Orange sorbet with candied fruits
4 servings
60 minutes
Orange sherbet with candied fruits is a refreshing treat with a rich history rooted in Mediterranean cuisine. Once a symbol of sophistication, sherbet was served at the courts of Eastern rulers. Its delicate texture is achieved through carefully whipped egg whites, while citrus notes make the flavor bright and refreshing. The delicate combination of orange and lemon juices, vanilla sugar, and Grand Marnier liqueur gives the sherbet exquisite depth. Candied orange peel adds pleasant sweetness and a light crunch.
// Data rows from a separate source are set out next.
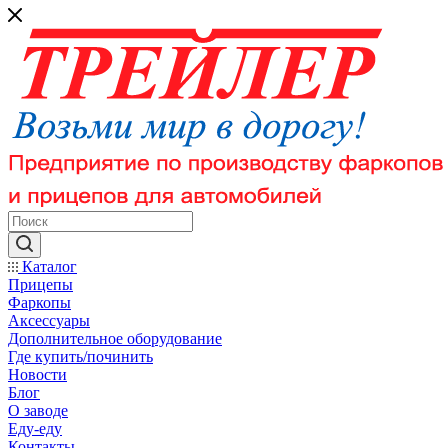
Каталог
Прицепы
Фаркопы
Аксессуары
Дополнительное оборудование
Где купить/починить
Новости
Блог
О заводе
Еду-еду
Контакты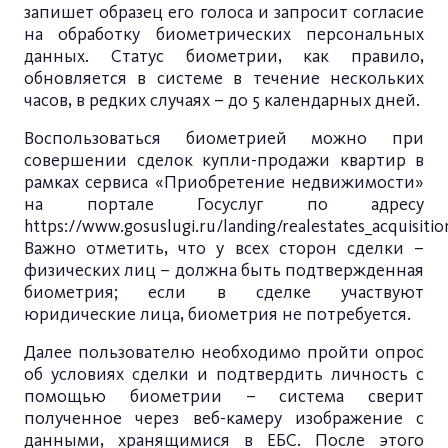
запишет образец его голоса и запросит согласие
на обработку биометрических персональных
данных. Статус биометрии, как правило,
обновляется в системе в течение нескольких
часов, в редких случаях – до 5 календарных дней.
Воспользоваться биометрией можно при
совершении сделок купли-продажи квартир в
рамках сервиса «Приобретение недвижимости»
на портале Госуслуг по адресу
https://www.gosuslugi.ru/landing/realestates_acquisitio
Важно отметить, что у всех сторон сделки –
физических лиц – должна быть подтвержденная
биометрия; если в сделке участвуют
юридические лица, биометрия не потребуется.
Далее пользователю необходимо пройти опрос
об условиях сделки и подтвердить личность с
помощью биометрии – система сверит
полученное через веб-камеру изображение с
данными, хранящимися в ЕБС. После этого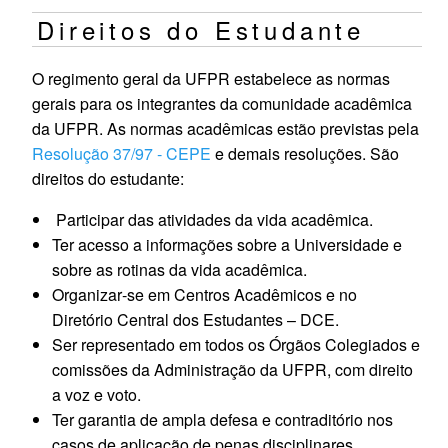
Direitos do Estudante
O regimento geral da UFPR estabelece as normas
gerais para os integrantes da comunidade acadêmica
da UFPR. As normas acadêmicas estão previstas pela
Resolução 37/97 ‐ CEPE
e demais resoluções. São
direitos do estudante:
Participar das atividades da vida acadêmica.
Ter acesso a informações sobre a Universidade e
sobre as rotinas da vida acadêmica.
Organizar‐se em Centros Acadêmicos e no
Diretório Central dos Estudantes – DCE.
Ser representado em todos os Órgãos Colegiados e
comissões da Administração da UFPR, com direito
a voz e voto.
Ter garantia de ampla defesa e contraditório nos
casos de aplicação de penas disciplinares.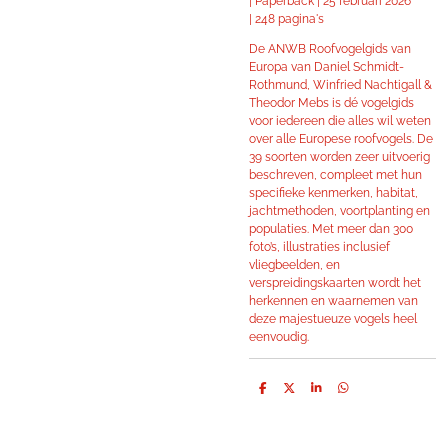
|
Paperback |
25 februari 2026
|
248 pagina's
De ANWB Roofvogelgids van
Europa van Daniel Schmidt-
Rothmund, Winfried Nachtigall &
Theodor Mebs is dé vogelgids
voor iedereen die alles wil weten
over alle Europese roofvogels. De
39 soorten worden zeer uitvoerig
beschreven, compleet met hun
specifieke kenmerken, habitat,
jachtmethoden, voortplanting en
populaties. Met meer dan 300
foto’s, illustraties inclusief
vliegbeelden, en
verspreidingskaarten wordt het
herkennen en waarnemen van
deze majestueuze vogels heel
eenvoudig.
D
D
S
D
e
e
h
e
l
e
a
l
e
l
r
e
n
e
n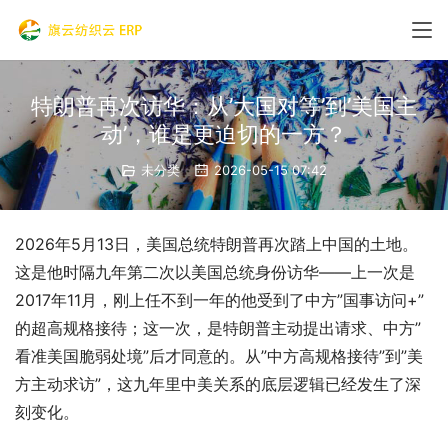
特朗普再次访华：从’大国对等’到’美国主
动’，谁是更迫切的一方？
未分类
2026-05-15 07:42
2026年5月13日，美国总统特朗普再次踏上中国的土地。
这是他时隔九年第二次以美国总统身份访华——上一次是
2017年11月，刚上任不到一年的他受到了中方”国事访问+”
的超高规格接待；这一次，是特朗普主动提出请求、中方”
看准美国脆弱处境”后才同意的。从”中方高规格接待”到”美
方主动求访”，这九年里中美关系的底层逻辑已经发生了深
刻变化。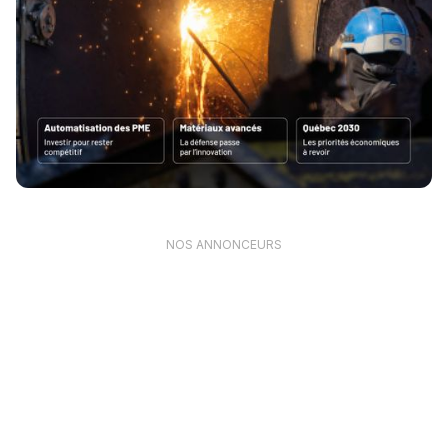
NOS ANNONCEURS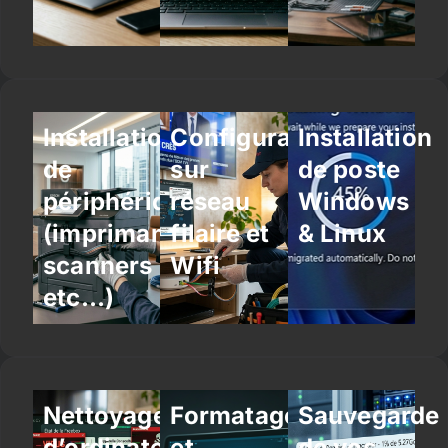
Installation
Configuration
Installation
de
sur
de poste
périphériques
réseau
Windows
(imprimantes,
filaire et
& Linux
scanners
Wifi
etc…)
Nettoyage
Formatage
Sauvegarde
d’ordinateur
et
de vos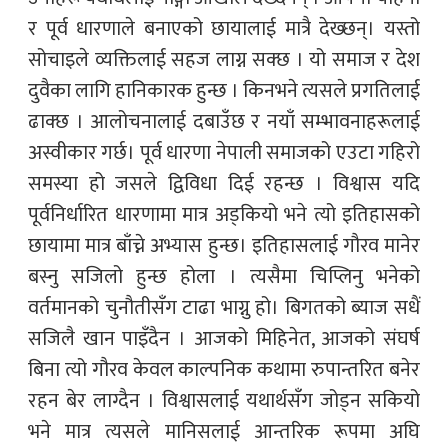
र पूर्व धारणाले बनाएको छायालाई मात्रै देख्छन्। यस्तो
सोचाइले व्यक्तिलाई सहज लाग्न सक्छ । यो समाज र देश
दुवैका लागि हानिकारक हुन्छ । किनभने त्यसले प्रगतिलाई
ढाक्छ । आलोचनालाई दबाउँछ र नयाँ सम्भावनाहरूलाई
अस्वीकार गर्छ। पूर्व धारणा नेपाली समाजको एउटा गहिरो
समस्या हो जसले द्विविधा दिई रहन्छ । विश्वास यदि
पूर्वनिर्धारित धारणामा मात्र अड्कियो भने त्यो इतिहासको
छायामा मात्र बाँच्ने अभ्यास हुन्छ। इतिहासलाई गौरव मानेर
बस्नु सजिलो हुन्छ होला । त्यसैमा चिप्लिनु भनेको
वर्तमानको चुनौतीसँग टाढा भाग्नु हो। बिगतको ब्याज सधैं
सजिलै खान पाइँदैन । आजको मिहिनेत, आजको संघर्ष
बिना त्यो गौरव केवल काल्पनिक कथामा रुपान्तरित बनेर
रहन बेर लाग्दैन । विश्वासलाई यथार्थसँग जोड्न सकियो
भने मात्र त्यसले मानिसलाई आन्तरिक रूपमा अघि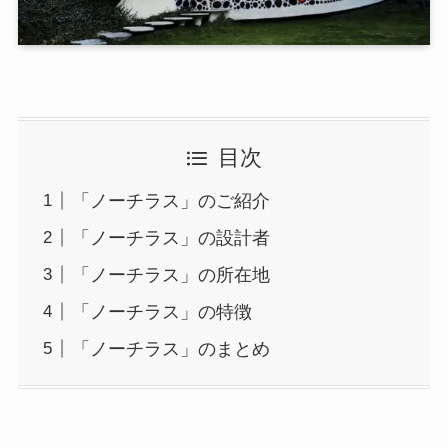
目次
「ノーチラス」のご紹介
「ノーチラス」の設計者
「ノーチラス」の所在地
「ノーチラス」の特徴
「ノーチラス」のまとめ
This treat refreshes wonderfully in summer heat, and serving it with aromatic candied fruits makes it a true gastronomic masterpiece.

1
Whip the egg whites into a stiff foam.
- Egg white: 2 pieces
2
Mix all the ingredients and add the whipped egg whites at the end.
- Orange juice: 6 l
- Lemon juice: 30 ml
- Vanilla sugar: 30 g
- Grand Marnier liqueur: 1 tablespoon
- Sugar: 50 g
- Oranges: 2 pieces
- Candied orange peel: 50 g
- Water: 100 ml
3
Put in the freezer for 30 minutes.
4
Then blend the mixture in a blender.
5
Wash and clean the oranges, peeling the skin very thinly, then cutting it into thin strips.
- Oranges: 2 pieces
6
Place the zest in a pot, cover with water, and boil for 1 hour. Drain. In the pot, mix sugar with water and make a syrup over low heat.
- Oranges: 2 pieces
- Water: 100 ml
- Sugar: 50 g
7
Add orange zest and cook for 10 minutes to candy the zest. Let it cool and serve with sherbet.